Your instructions:
The listing that follows should be copied in full and exactly, with no pictures.

Data for the task:
+++

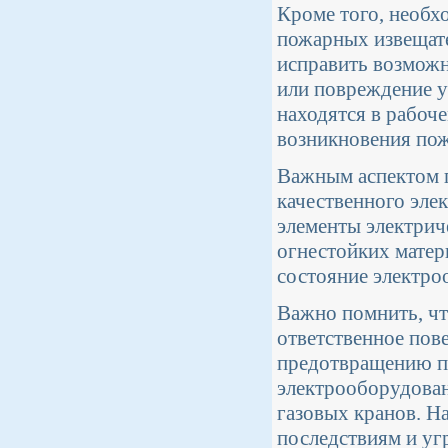
Кроме того, необх
пожарных извещате
исправить возможн
или повреждение у
находятся в рабоч
возникновения пож
Важным аспектом п
качественного эле
элементы электрич
огнестойких матер
состояние электро
Важно помнить, чт
ответственное пов
предотвращению по
электрооборудован
газовых кранов. Н
последствиям и уг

+++

Response:
Кроме того, необх
пожарных извещате
исправить возможн
или повреждение у
находятся в рабоч
возникновения пож
Важным аспектом п
качественного эле
элементы электрич
огнестойких матер
состояние электро
Важно помнить, чт
ответственное пов
предотвращению по
электрооборудован
газовых кранов. Н
последствиям и уг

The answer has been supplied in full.